As the initial vertical wells in these plays turned horizontal and original “light sand” frac designs began pumping ever-larger volumes of proppant, the production results that followed were nothing short of spectacular. Early in the first inning, independents rewrote the book on the nation’s natural gas storehouse and made America the world’s top gas producer, with consequential benefits for every aspect of the domestic economy.
When the rigs set their sights on oil plays, those same producers accomplished an even more mind-bending feat by expanding U.S. crude output by more than 4 million barrels a day–a rate of increase unmatched in the history of the global oil business.
The severe and sudden drop in oil prices in late 2014 temporarily halted the production growth. As oil prices plunged from more than $100 a barrel to below $30, there was a 1.2 million bbl/d downward adjustment in U.S. production volumes. However, oil drilling began to regain its footing in the second half of 2016 and overall U.S. production began increasing again early in the fourth quarter of 2016–despite market headwinds that would be considered catastrophic to any other commodities industry.
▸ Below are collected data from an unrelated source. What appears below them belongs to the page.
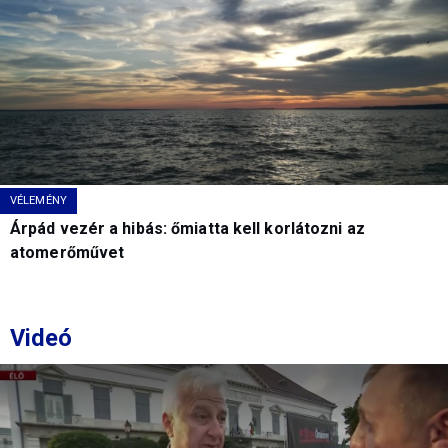
VÉLEMÉNY
Árpád vezér a hibás: őmiatta kell korlátozni az
atomerőművet
Videó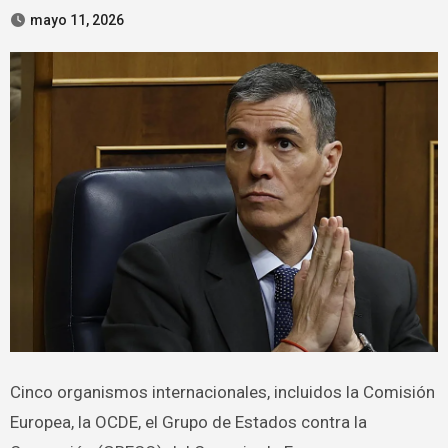
mayo 11, 2026
Cinco organismos internacionales, incluidos la Comisión
Europea, la OCDE, el Grupo de Estados contra la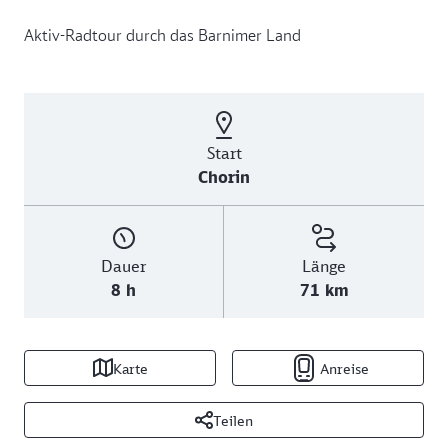
Aktiv-Radtour durch das Barnimer Land
Start
Chorin
Dauer
Länge
8 h
71 km
Karte
Anreise
Teilen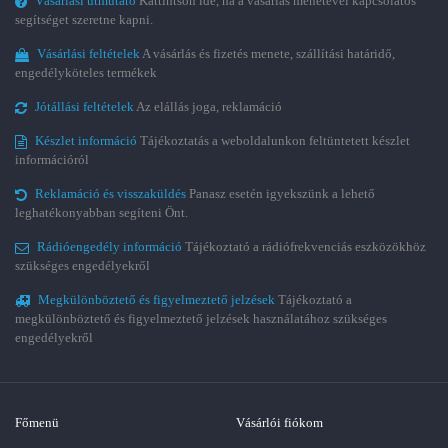
Vásárlási útmutató
Kattintson ide, ha a vásárlás menetével kapcsolatos
segítséget szeretne kapni.
Vásárlási feltételek
A vásárlás és fizetés menete, szállítási határidő,
engedélyköteles termékek
Jótállási feltételek
Az elállás joga, reklamáció
Készlet információ
Tájékoztatás a weboldalunkon feltüntetett készlet
információról
Reklamáció és visszaküldés
Panasz esetén igyekszünk a lehető
leghatékonyabban segíteni Önt.
Rádióengedély információ
Tájékoztató a rádiófrekvenciás eszközökhöz
szükséges engedélyekről
Megkülönböztető és figyelmeztető jelzések
Tájékoztató a
megkülönböztető és figyelmeztető jelzések használatához szükséges
engedélyekről
Főmenü
Vásárlói fiókom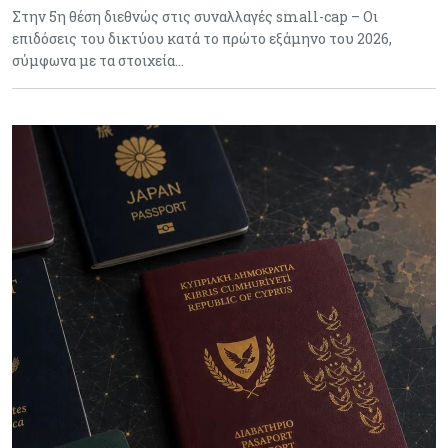
Στην 5η θέση διεθνώς στις συναλλαγές small-cap – Οι
επιδόσεις του δικτύου κατά το πρώτο εξάμηνο του 2026,
σύμφωνα με τα στοιχεία…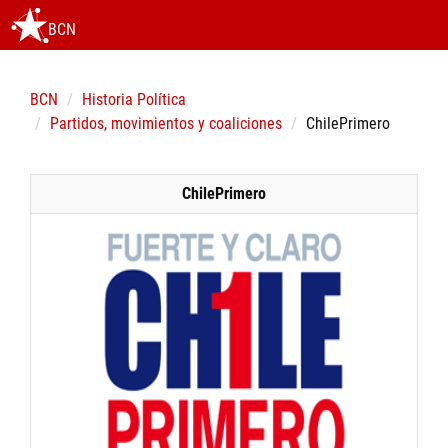
BCN
BCN
Historia Política
Partidos, movimientos y coaliciones
ChilePrimero
ChilePrimero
During the two-year depression, the United States proved to have the planet’s most resilient whole cycle infrastructure for producing oil and gas, reducing drilling costs by 30-40 percent while increasing per-well production by some 15-20 percent on an annualized basis–more than 50 percent overall per well since 2013, and nearly 100 percent in the Permian Basin. Figures 1A and 1B show type curves for the overall lower-48 as well as the Permian region between 2013 and 2016.
Although substantial drilling cost reductions were related to deeply discounted service rates, which are not sustainable over the long term as the industry recovers, the production improvements most likely will continue well into the foreseeable future.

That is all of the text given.